Nadine and Larry looked at each other for a long time as if entranced. This is how it happens, he thought. When you catch someone’s eyes across a room and never forget them, or see someone at the far end of a crowded subway platform that could have been your double, or hear a laugh on the street that could have been the laugh of the first girl you ever made love to—

But something in his mouth tasted so bitter.

“Let’s walk down to the corner and back,” Nadine said in a low voice. “Would you do that much?”

“I better go in to her. You picked one hell of a bad time to come here.”

“Please? Just down to the corner and back? If you want, I’ll get down on my knees and beg. If that’s what you want. Here. See?”

And to his horror she did get down on her knees, pulling her skirt up a little so she could do it, showing him that her legs were bare of stockings, making him curiously certain that everything else was bare as well. Why should he think that? He didn’t know. Her eyes were on him, making his head spin, and there was a sickening feeling of power involved here someplace, involved with having her on her knees before him, her mouth on a level with—

“Get up!” he said roughly. He took her hands and yanked her to her feet, trying not to see the way the skirt rode up even more before falling back into place, her thighs were the color of cream—

“Come on,” he said, almost totally unnerved.

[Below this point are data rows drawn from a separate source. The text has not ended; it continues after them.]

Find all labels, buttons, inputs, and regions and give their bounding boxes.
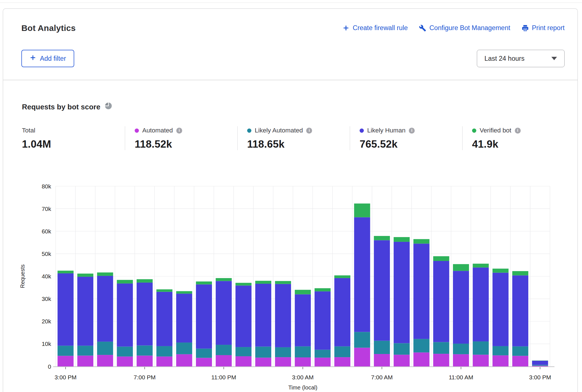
bar-segment-automated[interactable] xyxy=(394,355,410,366)
bar-segment-verified-bot[interactable] xyxy=(473,264,489,268)
bar-segment-automated[interactable] xyxy=(354,348,370,366)
bar-segment-likely-automated[interactable] xyxy=(156,346,172,357)
bar-segment-verified-bot[interactable] xyxy=(334,275,350,278)
info-icon[interactable]: i xyxy=(176,128,182,134)
bar-segment-likely-automated[interactable] xyxy=(137,345,153,355)
bar-segment-likely-human[interactable] xyxy=(216,281,232,345)
bar-segment-automated[interactable] xyxy=(473,355,489,366)
bar-segment-likely-automated[interactable] xyxy=(176,343,192,354)
bar-segment-verified-bot[interactable] xyxy=(413,239,429,244)
print-report-link[interactable]: Print report xyxy=(522,24,565,32)
bar-segment-likely-automated[interactable] xyxy=(255,346,271,357)
bar-segment-likely-human[interactable] xyxy=(255,284,271,347)
bar-segment-automated[interactable] xyxy=(413,352,429,366)
bar-segment-likely-human[interactable] xyxy=(354,217,370,332)
bar-segment-likely-human[interactable] xyxy=(97,276,113,342)
bar-segment-likely-human[interactable] xyxy=(176,294,192,343)
bar-segment-verified-bot[interactable] xyxy=(236,283,252,286)
bar-segment-verified-bot[interactable] xyxy=(354,204,370,217)
bar-segment-automated[interactable] xyxy=(117,357,133,366)
bar-segment-automated[interactable] xyxy=(236,356,252,366)
bar-segment-automated[interactable] xyxy=(453,354,469,366)
bar-segment-likely-automated[interactable] xyxy=(512,346,528,356)
bar-segment-verified-bot[interactable] xyxy=(433,256,449,261)
bar-segment-automated[interactable] xyxy=(374,354,390,366)
bar-segment-likely-human[interactable] xyxy=(156,292,172,346)
bar-segment-likely-human[interactable] xyxy=(137,283,153,346)
bar-segment-likely-automated[interactable] xyxy=(354,332,370,348)
bar-segment-likely-human[interactable] xyxy=(196,284,212,348)
bar-segment-likely-human[interactable] xyxy=(493,273,509,346)
bar-segment-likely-automated[interactable] xyxy=(117,346,133,356)
bar-segment-likely-automated[interactable] xyxy=(413,339,429,352)
bar-segment-verified-bot[interactable] xyxy=(58,271,74,273)
bar-segment-automated[interactable] xyxy=(334,357,350,366)
bar-segment-likely-human[interactable] xyxy=(295,294,311,346)
bar-segment-likely-human[interactable] xyxy=(334,278,350,346)
bar-segment-likely-human[interactable] xyxy=(58,273,74,346)
bar-segment-likely-automated[interactable] xyxy=(532,365,548,366)
bar-segment-verified-bot[interactable] xyxy=(137,279,153,283)
bar-segment-verified-bot[interactable] xyxy=(216,278,232,281)
bar-segment-automated[interactable] xyxy=(176,354,192,366)
bar-segment-likely-human[interactable] xyxy=(117,283,133,346)
bar-segment-likely-human[interactable] xyxy=(413,244,429,339)
bar-segment-likely-human[interactable] xyxy=(433,261,449,342)
bar-segment-automated[interactable] xyxy=(512,356,528,366)
bar-segment-likely-automated[interactable] xyxy=(473,341,489,355)
bar-segment-likely-human[interactable] xyxy=(453,271,469,344)
bar-segment-automated[interactable] xyxy=(216,355,232,366)
bar-segment-automated[interactable] xyxy=(433,354,449,366)
info-icon[interactable]: i xyxy=(409,128,415,134)
bar-segment-likely-human[interactable] xyxy=(532,361,548,365)
bar-segment-automated[interactable] xyxy=(58,356,74,366)
bar-segment-automated[interactable] xyxy=(532,366,548,366)
requests-by-bot-score-chart[interactable]: 010k20k30k40k50k60k70k80k3:00 PM7:00 PM1… xyxy=(17,177,565,392)
bar-segment-verified-bot[interactable] xyxy=(295,290,311,294)
bar-segment-verified-bot[interactable] xyxy=(394,237,410,242)
bar-segment-likely-automated[interactable] xyxy=(216,345,232,355)
bar-segment-verified-bot[interactable] xyxy=(275,281,291,284)
bar-segment-verified-bot[interactable] xyxy=(532,361,548,361)
bar-segment-verified-bot[interactable] xyxy=(117,280,133,283)
create-firewall-rule-link[interactable]: Create firewall rule xyxy=(342,24,408,32)
bar-segment-verified-bot[interactable] xyxy=(453,264,469,271)
bar-segment-verified-bot[interactable] xyxy=(156,289,172,292)
bar-segment-automated[interactable] xyxy=(97,355,113,366)
bar-segment-likely-automated[interactable] xyxy=(374,341,390,354)
bar-segment-automated[interactable] xyxy=(196,358,212,366)
bar-segment-verified-bot[interactable] xyxy=(255,281,271,284)
add-filter-button[interactable]: Add filter xyxy=(21,50,74,67)
bar-segment-likely-automated[interactable] xyxy=(394,343,410,355)
bar-segment-automated[interactable] xyxy=(137,356,153,366)
bar-segment-likely-human[interactable] xyxy=(77,277,93,346)
bar-segment-automated[interactable] xyxy=(295,357,311,366)
bar-segment-likely-human[interactable] xyxy=(315,291,331,350)
bar-segment-likely-human[interactable] xyxy=(374,240,390,341)
bar-segment-verified-bot[interactable] xyxy=(77,274,93,277)
bar-segment-likely-human[interactable] xyxy=(275,284,291,347)
bar-segment-likely-automated[interactable] xyxy=(433,342,449,354)
bar-segment-automated[interactable] xyxy=(77,356,93,366)
bar-segment-automated[interactable] xyxy=(315,358,331,366)
bar-segment-likely-automated[interactable] xyxy=(77,346,93,355)
bar-segment-likely-human[interactable] xyxy=(512,275,528,346)
bar-segment-likely-automated[interactable] xyxy=(275,347,291,357)
info-icon[interactable]: i xyxy=(515,128,521,134)
bar-segment-verified-bot[interactable] xyxy=(493,269,509,272)
bar-segment-likely-automated[interactable] xyxy=(493,346,509,355)
bar-segment-automated[interactable] xyxy=(493,355,509,366)
bar-segment-automated[interactable] xyxy=(255,358,271,366)
bar-segment-automated[interactable] xyxy=(156,357,172,366)
bar-segment-likely-automated[interactable] xyxy=(295,346,311,357)
bar-segment-likely-automated[interactable] xyxy=(236,347,252,356)
bar-segment-likely-human[interactable] xyxy=(236,285,252,347)
bar-segment-verified-bot[interactable] xyxy=(374,236,390,240)
bar-segment-likely-human[interactable] xyxy=(473,267,489,341)
bar-segment-likely-automated[interactable] xyxy=(453,344,469,354)
bar-segment-automated[interactable] xyxy=(275,357,291,366)
bar-segment-verified-bot[interactable] xyxy=(176,291,192,294)
info-icon[interactable]: i xyxy=(306,128,312,134)
bar-segment-likely-automated[interactable] xyxy=(58,346,74,356)
bar-segment-verified-bot[interactable] xyxy=(315,288,331,291)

They walked west, in the direction of the mountains, which were a negative presence far ahead, triangular patches of darkness blotting out the stars that had come out after the rain. Walking toward those mountains at night always made him feel queerly uneasy but somehow adventurous, and now, with Nadine by his side, her hand resting lightly in the crook of his elbow, those feelings seemed heightened. A soft breeze meandered down the street, blowing papers before it. They passed King Sooper’s, a few shopping carts standing in the big parking lot like dead sentinels, making him think of the Lincoln Tunnel.